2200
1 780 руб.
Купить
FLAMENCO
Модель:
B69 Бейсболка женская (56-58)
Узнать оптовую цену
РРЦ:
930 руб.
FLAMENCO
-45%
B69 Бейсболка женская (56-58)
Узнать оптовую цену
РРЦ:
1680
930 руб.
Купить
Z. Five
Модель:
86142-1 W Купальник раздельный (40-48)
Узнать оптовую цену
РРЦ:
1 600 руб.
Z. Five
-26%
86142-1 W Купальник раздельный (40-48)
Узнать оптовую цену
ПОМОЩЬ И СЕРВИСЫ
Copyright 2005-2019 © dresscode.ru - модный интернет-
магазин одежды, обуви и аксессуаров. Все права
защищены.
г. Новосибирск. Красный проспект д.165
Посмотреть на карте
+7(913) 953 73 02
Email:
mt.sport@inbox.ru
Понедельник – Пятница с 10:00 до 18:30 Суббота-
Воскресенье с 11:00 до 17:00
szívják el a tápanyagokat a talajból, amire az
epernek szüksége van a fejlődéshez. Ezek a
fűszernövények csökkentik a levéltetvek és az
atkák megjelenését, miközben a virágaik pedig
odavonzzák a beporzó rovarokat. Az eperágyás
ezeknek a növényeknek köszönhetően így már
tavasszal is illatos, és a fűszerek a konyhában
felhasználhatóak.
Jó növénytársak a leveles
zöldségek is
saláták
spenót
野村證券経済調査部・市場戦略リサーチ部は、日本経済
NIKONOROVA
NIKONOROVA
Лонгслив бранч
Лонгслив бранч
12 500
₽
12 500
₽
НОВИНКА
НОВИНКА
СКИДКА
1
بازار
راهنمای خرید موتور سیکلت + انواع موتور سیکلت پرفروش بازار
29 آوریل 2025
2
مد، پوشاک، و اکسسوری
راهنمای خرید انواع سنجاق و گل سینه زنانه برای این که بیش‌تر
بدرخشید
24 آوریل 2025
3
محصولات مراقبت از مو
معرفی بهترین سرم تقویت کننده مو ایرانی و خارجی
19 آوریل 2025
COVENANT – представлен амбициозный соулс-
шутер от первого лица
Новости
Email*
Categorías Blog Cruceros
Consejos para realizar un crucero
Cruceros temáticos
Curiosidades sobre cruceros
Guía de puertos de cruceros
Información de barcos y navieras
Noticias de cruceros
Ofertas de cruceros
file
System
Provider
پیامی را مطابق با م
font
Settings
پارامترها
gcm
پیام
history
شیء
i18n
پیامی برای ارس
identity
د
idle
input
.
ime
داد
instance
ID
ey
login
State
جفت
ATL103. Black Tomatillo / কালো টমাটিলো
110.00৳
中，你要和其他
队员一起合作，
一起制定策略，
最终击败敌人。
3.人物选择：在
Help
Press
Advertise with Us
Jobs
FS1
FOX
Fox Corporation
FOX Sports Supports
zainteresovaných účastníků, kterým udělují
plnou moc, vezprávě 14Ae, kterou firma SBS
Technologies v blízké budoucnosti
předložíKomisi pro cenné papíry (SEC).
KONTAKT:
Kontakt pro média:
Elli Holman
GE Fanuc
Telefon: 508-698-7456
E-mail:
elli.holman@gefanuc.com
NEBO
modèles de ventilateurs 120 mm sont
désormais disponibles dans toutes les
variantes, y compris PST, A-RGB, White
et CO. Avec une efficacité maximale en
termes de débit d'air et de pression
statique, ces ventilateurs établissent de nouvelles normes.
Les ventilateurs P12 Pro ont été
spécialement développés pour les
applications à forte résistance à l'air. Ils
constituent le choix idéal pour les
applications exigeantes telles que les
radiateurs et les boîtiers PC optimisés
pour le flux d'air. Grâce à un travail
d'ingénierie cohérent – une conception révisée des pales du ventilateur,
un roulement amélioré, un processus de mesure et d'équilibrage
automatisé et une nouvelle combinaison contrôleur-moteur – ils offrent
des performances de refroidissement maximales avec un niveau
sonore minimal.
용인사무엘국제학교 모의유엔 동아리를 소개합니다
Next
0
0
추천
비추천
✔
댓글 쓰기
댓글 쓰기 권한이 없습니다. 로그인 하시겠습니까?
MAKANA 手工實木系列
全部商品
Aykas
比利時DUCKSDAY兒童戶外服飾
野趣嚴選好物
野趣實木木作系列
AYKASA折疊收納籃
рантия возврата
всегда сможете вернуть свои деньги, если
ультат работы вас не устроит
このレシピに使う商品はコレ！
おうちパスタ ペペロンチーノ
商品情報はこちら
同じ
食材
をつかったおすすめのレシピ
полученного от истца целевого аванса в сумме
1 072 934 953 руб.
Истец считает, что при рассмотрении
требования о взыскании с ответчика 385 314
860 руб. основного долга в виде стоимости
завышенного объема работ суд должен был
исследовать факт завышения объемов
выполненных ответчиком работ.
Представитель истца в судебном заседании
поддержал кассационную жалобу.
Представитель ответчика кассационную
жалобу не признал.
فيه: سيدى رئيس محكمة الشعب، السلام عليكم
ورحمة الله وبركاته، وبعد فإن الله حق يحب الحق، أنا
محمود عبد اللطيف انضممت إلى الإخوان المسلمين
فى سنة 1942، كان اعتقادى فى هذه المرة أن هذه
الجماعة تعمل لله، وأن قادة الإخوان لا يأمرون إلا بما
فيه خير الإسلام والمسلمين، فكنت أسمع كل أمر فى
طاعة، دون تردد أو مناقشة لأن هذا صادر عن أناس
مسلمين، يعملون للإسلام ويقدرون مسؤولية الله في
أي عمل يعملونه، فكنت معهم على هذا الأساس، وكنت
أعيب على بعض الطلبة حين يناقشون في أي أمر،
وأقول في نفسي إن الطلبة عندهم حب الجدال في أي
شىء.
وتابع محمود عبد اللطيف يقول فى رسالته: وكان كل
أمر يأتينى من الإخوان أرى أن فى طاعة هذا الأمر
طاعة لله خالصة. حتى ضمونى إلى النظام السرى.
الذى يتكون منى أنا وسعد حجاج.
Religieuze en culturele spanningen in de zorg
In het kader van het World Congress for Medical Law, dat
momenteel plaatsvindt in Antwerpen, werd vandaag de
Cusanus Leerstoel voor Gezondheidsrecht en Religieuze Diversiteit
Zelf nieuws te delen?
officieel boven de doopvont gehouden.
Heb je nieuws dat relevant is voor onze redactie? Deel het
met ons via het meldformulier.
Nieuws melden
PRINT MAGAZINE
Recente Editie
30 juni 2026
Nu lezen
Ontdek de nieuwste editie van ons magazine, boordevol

▸ WHAT YOU ARE ASKED TO DO
Within the listing above, how many lines contain "راهنمای"? Please respond with the number and nothing else.

▸ SOLUTION TO THIS EXERCISE
2